[Raw data]

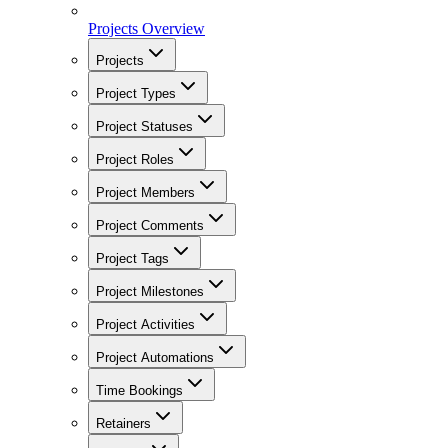
Projects Overview
Projects
Project Types
Project Statuses
Project Roles
Project Members
Project Comments
Project Tags
Project Milestones
Project Activities
Project Automations
Time Bookings
Retainers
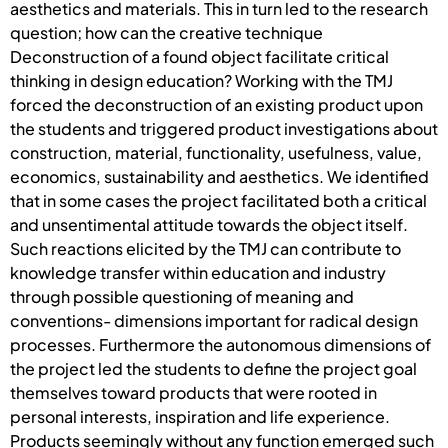
aesthetics and materials. This in turn led to the research
question; how can the creative technique
Deconstruction of a found object facilitate critical
thinking in design education? Working with the TMJ
forced the deconstruction of an existing product upon
the students and triggered product investigations about
construction, material, functionality, usefulness, value,
economics, sustainability and aesthetics. We identified
that in some cases the project facilitated both a critical
and unsentimental attitude towards the object itself.
Such reactions elicited by the TMJ can contribute to
knowledge transfer within education and industry
through possible questioning of meaning and
conventions- dimensions important for radical design
processes. Furthermore the autonomous dimensions of
the project led the students to define the project goal
themselves toward products that were rooted in
personal interests, inspiration and life experience.
Products seemingly without any function emerged such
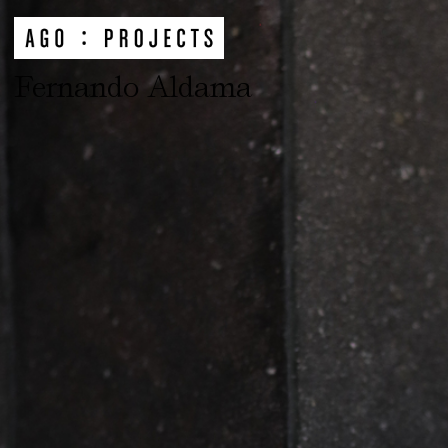
Fernando Aldama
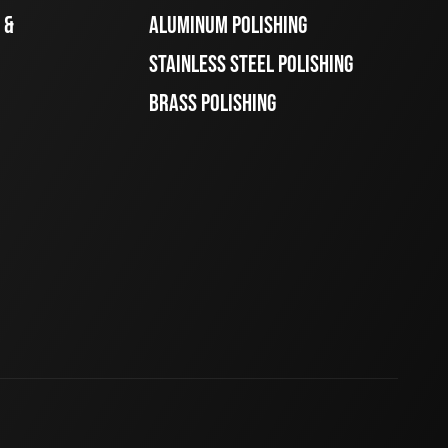
 &
ALUMINUM POLISHING
STAINLESS STEEL POLISHING
BRASS POLISHING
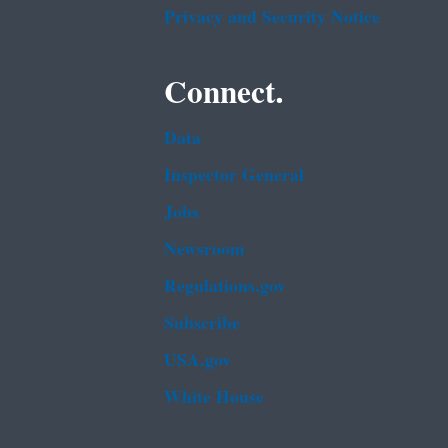
Privacy and Security Notice
Connect.
Data
Inspector General
Jobs
Newsroom
Regulations.gov
Subscribe
USA.gov
White House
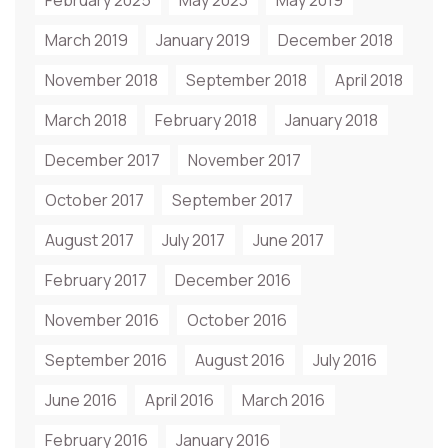
February 2025
May 2023
May 2019
March 2019
January 2019
December 2018
November 2018
September 2018
April 2018
March 2018
February 2018
January 2018
December 2017
November 2017
October 2017
September 2017
August 2017
July 2017
June 2017
February 2017
December 2016
November 2016
October 2016
September 2016
August 2016
July 2016
June 2016
April 2016
March 2016
February 2016
January 2016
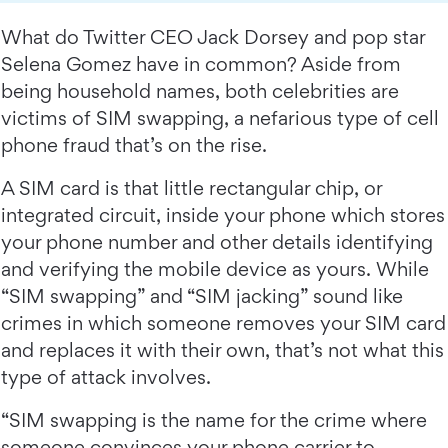
What do Twitter CEO Jack Dorsey and pop star
Selena Gomez have in common? Aside from
being household names, both celebrities are
victims of SIM swapping, a nefarious type of cell
phone fraud that’s on the rise.
A SIM card is that little rectangular chip, or
integrated circuit, inside your phone which stores
your phone number and other details identifying
and verifying the mobile device as yours. While
“SIM swapping” and “SIM jacking” sound like
crimes in which someone removes your SIM card
and replaces it with their own, that’s not what this
type of attack involves.
“SIM swapping is the name for the crime where
someone convinces your phone carrier to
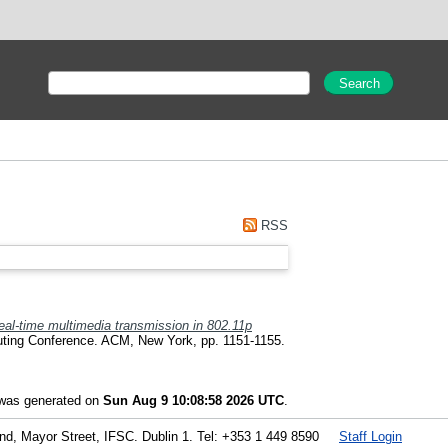
RSS
eal-time multimedia transmission in 802.11p
uting Conference. ACM, New York, pp. 1151-1155.
t was generated on
Sun Aug 9 10:08:58 2026 UTC
.
land, Mayor Street, IFSC. Dublin 1. Tel: +353 1 449 8590
Staff Login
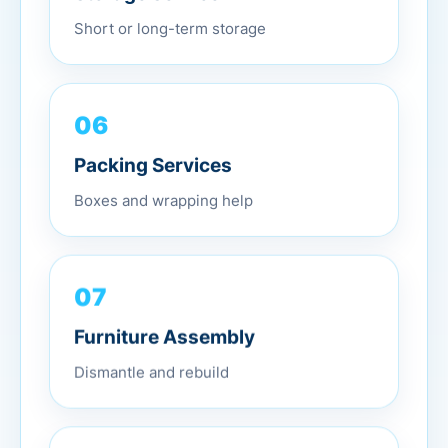
Short or long-term storage
06
Packing Services
Boxes and wrapping help
07
Furniture Assembly
Dismantle and rebuild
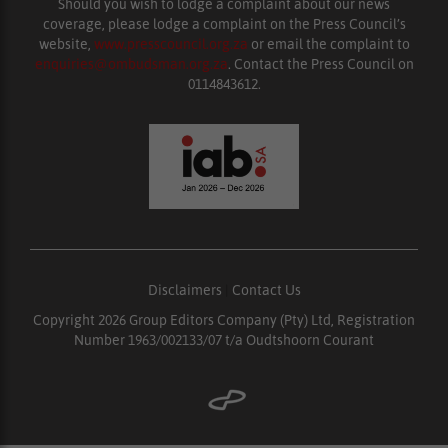
Should you wish to lodge a complaint about our news
coverage, please lodge a complaint on the Press Council’s
website,
www.presscouncil.org.za
or email the complaint to
enquiries@ombudsman.org.za
. Contact the Press Council on
0114843612.
Disclaimers
|
Contact Us
Copyright 2026 Group Editors Company (Pty) Ltd, Registration
Number 1963/002133/07 t/a Oudtshoorn Courant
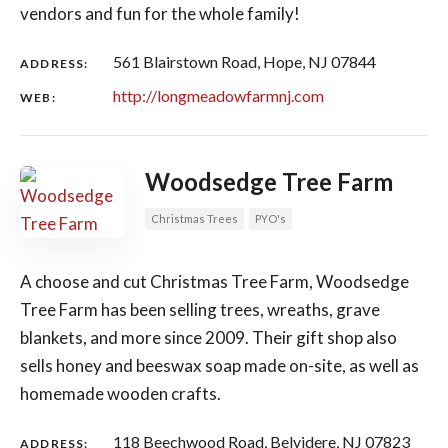
vendors and fun for the whole family!
561 Blairstown Road, Hope, NJ 07844
ADDRESS:
http://longmeadowfarmnj.com
WEB:
Woodsedge Tree Farm
Christmas Trees
PYO's
A choose and cut Christmas Tree Farm, Woodsedge
Tree Farm has been selling trees, wreaths, grave
blankets, and more since 2009. Their gift shop also
sells honey and beeswax soap made on-site, as well as
homemade wooden crafts.
118 Beechwood Road, Belvidere, NJ 07823
ADDRESS:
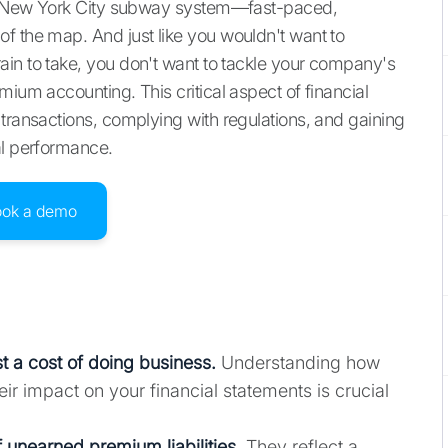
the New York City subway system—fast-paced,
f the map. And just like you wouldn't want to
in to take, you don't want to tackle your company's
mium accounting. This critical aspect of financial
 transactions, complying with regulations, and gaining
al performance.
ook a demo
 a cost of doing business.
Understanding how
ir impact on your financial statements is crucial
 unearned premium liabilities.
They reflect a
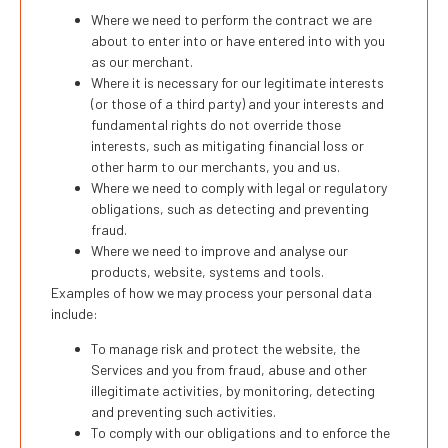
Where we need to perform the contract we are
about to enter into or have entered into with you
as our merchant.
Where it is necessary for our legitimate interests
(or those of a third party) and your interests and
fundamental rights do not override those
interests, such as mitigating financial loss or
other harm to our merchants, you and us.
Where we need to comply with legal or regulatory
obligations, such as detecting and preventing
fraud.
Where we need to improve and analyse our
products, website, systems and tools.
Examples of how we may process your personal data
include:
To manage risk and protect the website, the
Services and you from fraud, abuse and other
illegitimate activities, by monitoring, detecting
and preventing such activities.
To comply with our obligations and to enforce the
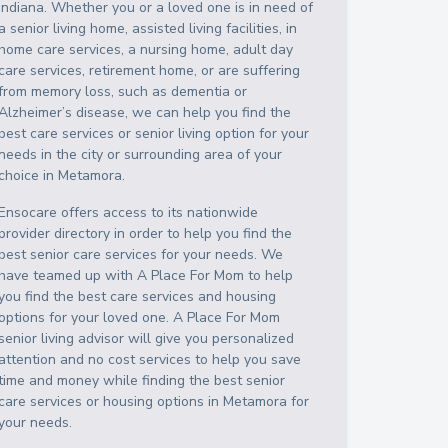
Indiana
. Whether you or a loved one is in need of
a senior living home, assisted living facilities, in
home care services, a nursing home, adult day
care services, retirement home, or are suffering
from memory loss, such as dementia or
Alzheimer’s disease, we can help you find the
best care services or senior living option for your
needs in the city or surrounding area of your
choice in
Metamora
.
Ensocare offers access to its nationwide
provider directory in order to help you find the
best senior care services for your needs. We
have teamed up with A Place For Mom to help
you find the best care services and housing
options for your loved one. A Place For Mom
senior living advisor will give you personalized
attention and no cost services to help you save
time and money while finding the best senior
care services or housing options in
Metamora
for
your needs.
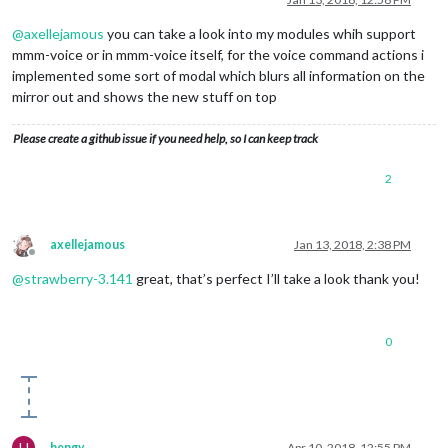
@
axellejamous
you can take a look into my modules whih support
mmm-voice or in mmm-voice itself, for the voice command actions i
implemented some sort of modal which blurs all information on the
mirror out and shows the new stuff on top
Please create a github issue if you need help, so I can keep track
2
axellejamous
Jan 13, 2018, 2:38 PM
Offline
@
strawberry-3.141
great, that’s perfect I’ll take a look thank you!
0
H
hengy
Apr 10, 2018, 12:55 PM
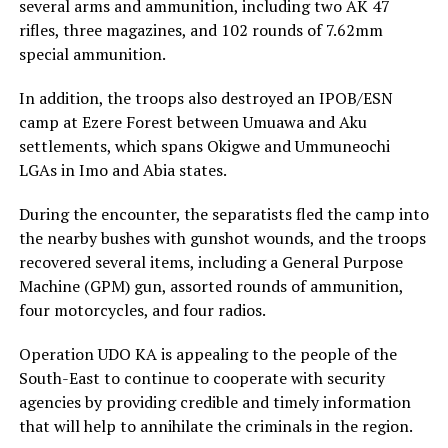
several arms and ammunition, including two AK 47
rifles, three magazines, and 102 rounds of 7.62mm
special ammunition.
In addition, the troops also destroyed an IPOB/ESN
camp at Ezere Forest between Umuawa and Aku
settlements, which spans Okigwe and Ummuneochi
LGAs in Imo and Abia states.
During the encounter, the separatists fled the camp into
the nearby bushes with gunshot wounds, and the troops
recovered several items, including a General Purpose
Machine (GPM) gun, assorted rounds of ammunition,
four motorcycles, and four radios.
Operation UDO KA is appealing to the people of the
South-East to continue to cooperate with security
agencies by providing credible and timely information
that will help to annihilate the criminals in the region.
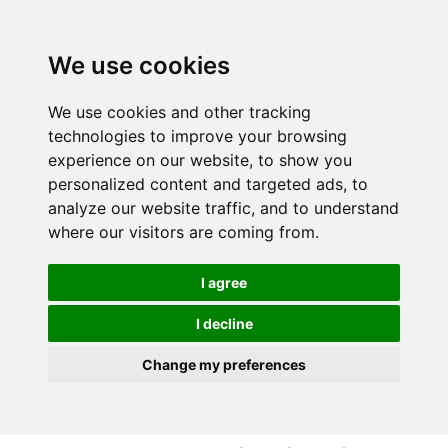
S
S
k
k
i
i
We use cookies
p
p
t
t
We use cookies and other tracking
o
o
technologies to improve your browsing
c
n
experience on our website, to show you
o
a
personalized content and targeted ads, to
n
v
analyze our website traffic, and to understand
t
i
where our visitors are coming from.
e
g
n
a
I agree
t
t
i
I decline
o
Change my preferences
n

[/Raw data]

> [What you should do]:
Search the entries for the string "troops" and collect each line that has it.

> [Completed exercise]:
In addition, the troops also destroyed an IPOB/ESN
the nearby bushes with gunshot wounds, and the troops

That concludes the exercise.